● **Instructions to follow**: Output nothing but the lines from the beginning of the listing below through the line containing "možete se dobro osećati pored osoba koje su", exactly as they stand, without pictures.

:::

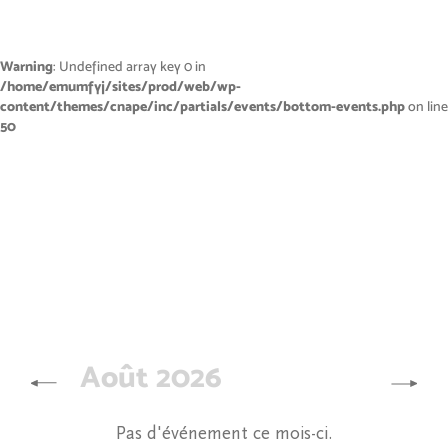
Warning
: Undefined array key 0 in
/home/emumfyj/sites/prod/web/wp-
content/themes/cnape/inc/partials/events/bottom-events.php
on line
50
Août 2026
Pas d'événement ce mois-ci.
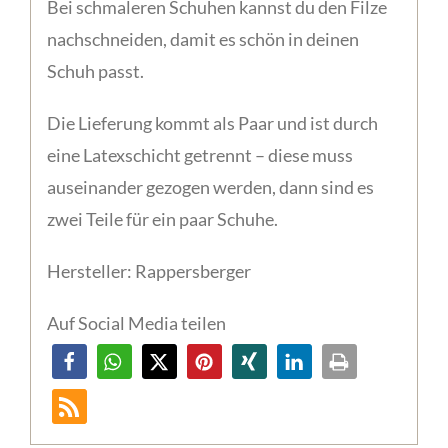
Bei schmaleren Schuhen kannst du den Filze
nachschneiden, damit es schön in deinen
Schuh passt.
Die Lieferung kommt als Paar und ist durch
eine Latexschicht getrennt – diese muss
auseinander gezogen werden, dann sind es
zwei Teile für ein paar Schuhe.
Hersteller: Rappersberger
Auf Social Media teilen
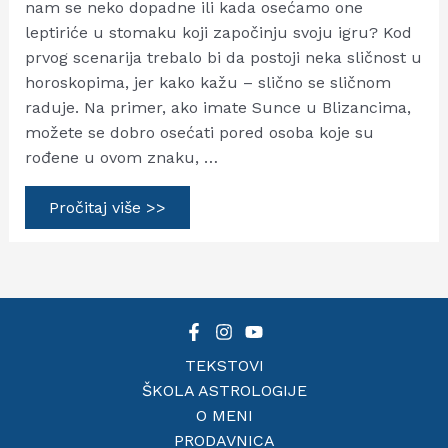
nam se neko dopadne ili kada osećamo one
leptiriće u stomaku koji započinju svoju igru? Kod
prvog scenarija trebalo bi da postoji neka sličnost u
horoskopima, jer kako kažu – slično se sličnom
raduje. Na primer, ako imate Sunce u Blizancima,
možete se dobro osećati pored osoba koje su
rođene u ovom znaku, …
Tri
Pročitaj više >>
scenarije
igre
privlačenja
u
uporednim
horoskopima
TEKSTOVI
ŠKOLA ASTROLOGIJE
O MENI
PRODAVNICA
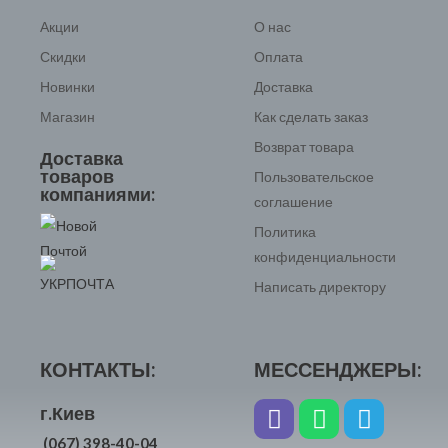
Акции
О нас
Скидки
Оплата
Новинки
Доставка
Магазин
Как сделать заказ
Возврат товара
Доставка
товаров
Пользовательское
компаниями:
соглашение
Политика
конфиденциальности
Написать директору
КОНТАКТЫ:
МЕССЕНДЖЕРЫ:
г.Киев
(067) 398-40-04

:::

● **Solution to this exercise**:
Warning
: Undefined array key 0 in
/home/emumfyj/sites/prod/web/wp-
content/themes/cnape/inc/partials/events/bottom-events.php
on line
50
Août 2026
Pas d'événement ce mois-ci.
Bei schmaleren Schuhen kannst du den Filze
nachschneiden, damit es schön in deinen
Schuh passt.
Die Lieferung kommt als Paar und ist durch
eine Latexschicht getrennt – diese muss
auseinander gezogen werden, dann sind es
zwei Teile für ein paar Schuhe.
Hersteller: Rappersberger
Auf Social Media teilen
nam se neko dopadne ili kada osećamo one
leptiriće u stomaku koji započinju svoju igru? Kod
prvog scenarija trebalo bi da postoji neka sličnost u
horoskopima, jer kako kažu – slično se sličnom
raduje. Na primer, ako imate Sunce u Blizancima,
možete se dobro osećati pored osoba koje su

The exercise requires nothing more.